Where It All Goes Down
We hate to sound like a broken record, but in case you didn't catch this already: the poem takes place in a kitchenette building. A kitchenette building is sort of like an apartment building. It's a bunch of one-room apartments where several families share kitchens and bathrooms. It's a crowded, stinky, and rundown place. (Check out this actual bulletin to the Chicago Housing Authority—feel free to zoom in on the text. And here's more information and photos of the "Black Belt" in Chicago.)
The kitchenettes began to pop up in Chicago in the 1920s and 30s with discriminatory housing practices by predatory landlords aimed at African-Americans. Rents were high and the conditions of the buildings were poor. You didn't live in a kitchenette because you wanted to; you lived there because you were black and poor, and you had no other choice.

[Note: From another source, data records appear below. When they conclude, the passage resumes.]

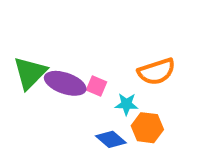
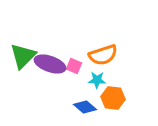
orange semicircle: (156, 72) -> (103, 55), moved

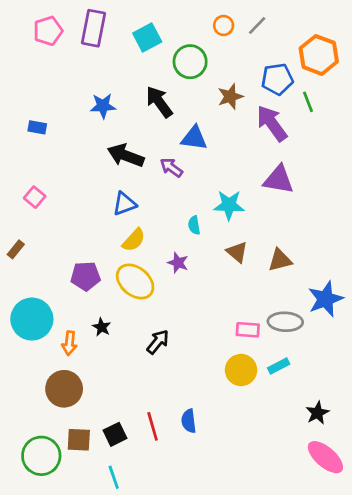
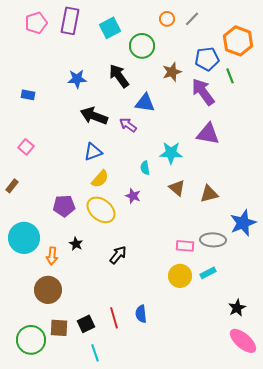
cyan line: (114, 477) -> (95, 353), moved

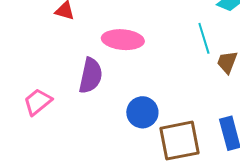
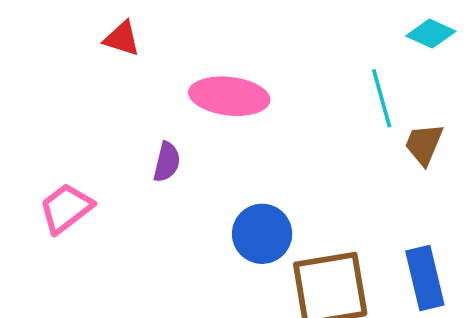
purple semicircle: (91, 76) -> (167, 162), size x0.6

As the setting is laid out in the title of this poem, then, a lot is already accomplished before we even read the first word (check out "What's Up with the Title?" for more on that). Brooks uses the setting to assert a whole slew of challenges that can stop the average person from dreaming. When the entirety of your day is spent trying to make the most out of your run-down surroundings, who's got the time or the energy to dream bigger? The setting is the speaker's enemy here, the big dream-killer. And that, folks, is pretty sad.